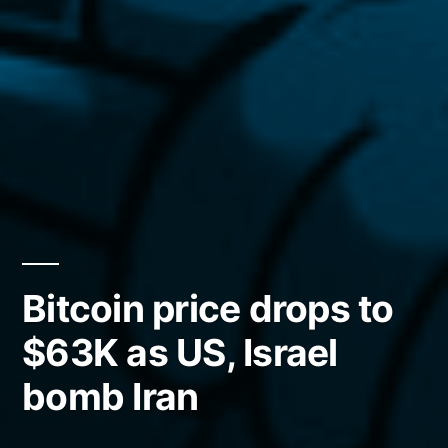
Bitcoin price drops to
$63K as US, Israel
bomb Iran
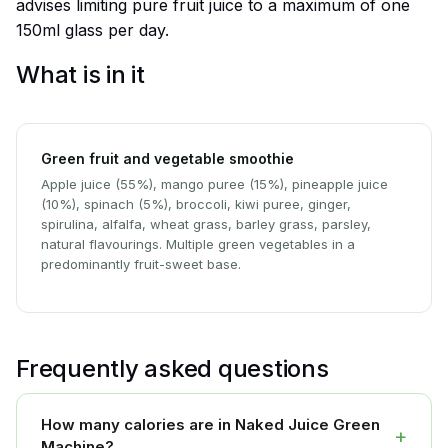
advises limiting pure fruit juice to a maximum of one
150ml glass per day.
What is in it
Green fruit and vegetable smoothie
Apple juice (55%), mango puree (15%), pineapple juice
(10%), spinach (5%), broccoli, kiwi puree, ginger,
spirulina, alfalfa, wheat grass, barley grass, parsley,
natural flavourings. Multiple green vegetables in a
predominantly fruit-sweet base.
Frequently asked questions
How many calories are in Naked Juice Green
+
Machine?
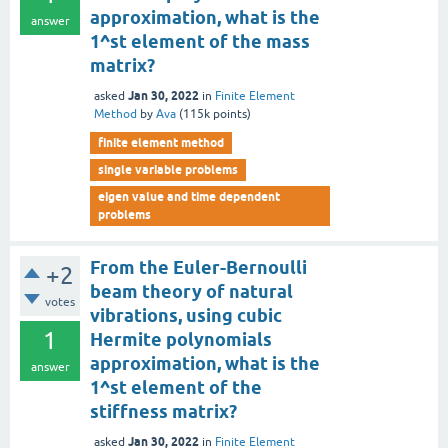
approximation, what is the
answer
1^st element of the mass
matrix?
Jan 30, 2022
asked
in
Finite Element
Method
by
Ava
(
115k
points)
finite element method
single variable problems
eigen value and time dependent
problems
From the Euler-Bernoulli
+2
beam theory of natural
votes
vibrations, using cubic
1
Hermite polynomials
approximation, what is the
answer
1^st element of the
stiffness matrix?
Jan 30, 2022
asked
in
Finite Element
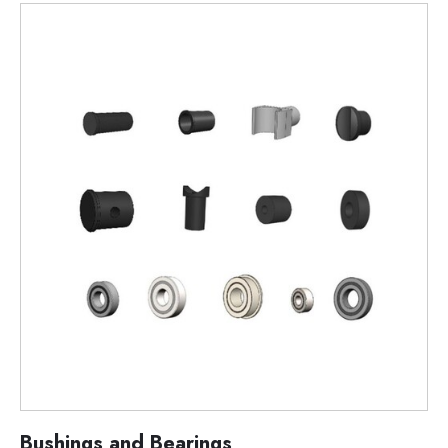
Bushings and Bearings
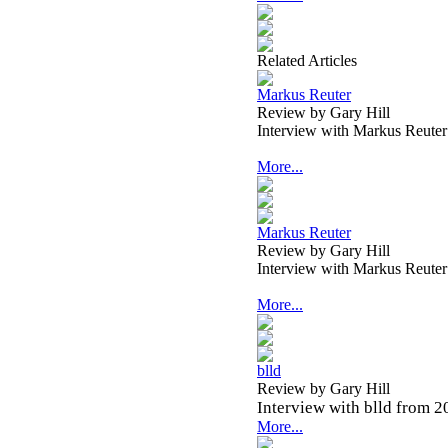
Related Articles
Markus Reuter
Review by Gary Hill
Interview with Markus Reute
More...
Markus Reuter
Review by Gary Hill
Interview with Markus Reute
More...
blld
Review by Gary Hill
Interview with blld from 2
More...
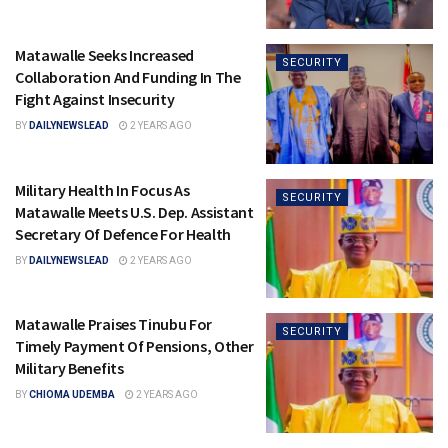
Matawalle Seeks Increased
SECURITY
Collaboration And Funding In The
Fight Against Insecurity
BY
DAILYNEWSLEAD
2 YEARS AGO
Military Health In Focus As
SECURITY
Matawalle Meets U.S. Dep. Assistant
Secretary Of Defence For Health
BY
DAILYNEWSLEAD
2 YEARS AGO
Matawalle Praises Tinubu For
SECURITY
Timely Payment Of Pensions, Other
Military Benefits
BY
CHIOMA UDEMBA
2 YEARS AGO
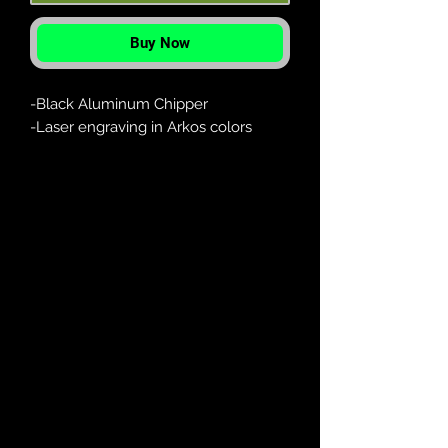
Buy Now
-Black Aluminum Chipper
-Laser engraving in Arkos colors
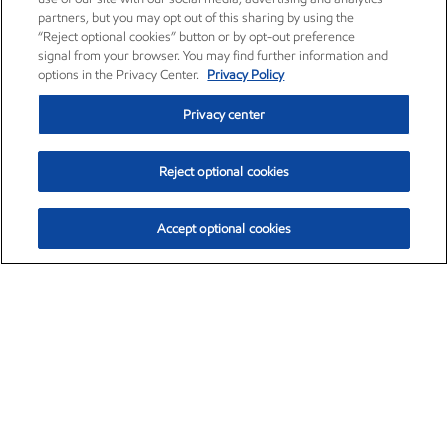
partners, but you may opt out of this sharing by using the
“Reject optional cookies” button or by opt-out preference
signal from your browser. You may find further information and
options in the Privacy Center.
Privacy Policy
Privacy center
Reject optional cookies
Accept optional cookies
Exxon Mobil Corporation (XOM)
$153.04
$-1.80 (-1.16%)
4:00pm ET
•
Aug. 7, 2026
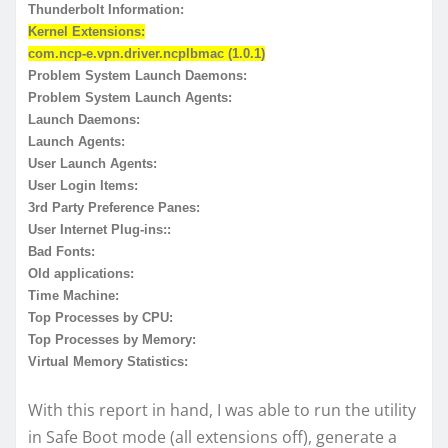
Thunderbolt Information:
Kernel Extensions:
com.ncp-e.vpn.driver.ncplbmac (1.0.1)
Problem System Launch Daemons:
Problem System Launch Agents:
Launch Daemons:
Launch Agents:
User Launch Agents:
User Login Items:
3rd Party Preference Panes:
User Internet Plug-ins::
Bad Fonts:
Old applications:
Time Machine:
Top Processes by CPU:
Top Processes by Memory:
Virtual Memory Statistics:
With this report in hand, I was able to run the utility
in Safe Boot mode (all extensions off), generate a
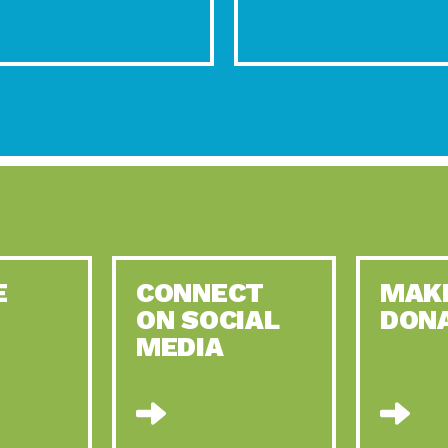
E
CONNECT
MAK
ON SOCIAL
DON
MEDIA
***
What you are asked to do:
Return the material in full, word for word, and skip the pictures.

Answer to this exercise:
Bitcoin price drops to
$63K as US, Israel
bomb Iran
advises limiting pure fruit juice to a maximum of one
150ml glass per day.
What is in it
Green fruit and vegetable smoothie
Apple juice (55%), mango puree (15%), pineapple juice
(10%), spinach (5%), broccoli, kiwi puree, ginger,
spirulina, alfalfa, wheat grass, barley grass, parsley,
natural flavourings. Multiple green vegetables in a
predominantly fruit-sweet base.
Frequently asked questions
How many calories are in Naked Juice Green
+
Machine?
approximation, what is the
answer
1^st element of the mass
matrix?
Jan 30, 2022
asked
in
Finite Element
Method
by
Ava
(
115k
points)
finite element method
single variable problems
eigen value and time dependent
problems
From the Euler-Bernoulli
+2
beam theory of natural
votes
vibrations, using cubic
1
Hermite polynomials
approximation, what is the
answer
1^st element of the
stiffness matrix?
Jan 30, 2022
asked
in
Finite Element
Bushings and Bearings
Related Articles
Markus Reuter
Review by Gary Hill
Interview with Markus Reute
More...
Markus Reuter
Review by Gary Hill
Interview with Markus Reute
More...
blld
Review by Gary Hill
Interview with blld from 2
More...
Matawalle Seeks Increased
SECURITY
Collaboration And Funding In The
Fight Against Insecurity
BY
DAILYNEWSLEAD
2 YEARS AGO
Military Health In Focus As
SECURITY
Matawalle Meets U.S. Dep. Assistant
Secretary Of Defence For Health
BY
DAILYNEWSLEAD
2 YEARS AGO
Matawalle Praises Tinubu For
SECURITY
Timely Payment Of Pensions, Other
Military Benefits
BY
CHIOMA UDEMBA
2 YEARS AGO
Buy Now
-Black Aluminum Chipper
-Laser engraving in Arkos colors
partners, but you may opt out of this sharing by using the
“Reject optional cookies” button or by opt-out preference
signal from your browser. You may find further information and
options in the Privacy Center.
Privacy Policy
Privacy center
Reject optional cookies
Accept optional cookies
Exxon Mobil Corporation (XOM)
$153.04
$-1.80 (-1.16%)
4:00pm ET
•
Aug. 7, 2026
Thunderbolt Information:
Kernel Extensions:
com.ncp-e.vpn.driver.ncplbmac (1.0.1)
Problem System Launch Daemons:
Problem System Launch Agents:
Launch Daemons:
Launch Agents:
User Launch Agents:
User Login Items:
3rd Party Preference Panes:
User Internet Plug-ins::
Bad Fonts:
Old applications:
Time Machine:
Top Processes by CPU:
Top Processes by Memory:
Virtual Memory Statistics:
With this report in hand, I was able to run the utility
in Safe Boot mode (all extensions off), generate a
E
CONNECT
MAK
ON SOCIAL
DON
MEDIA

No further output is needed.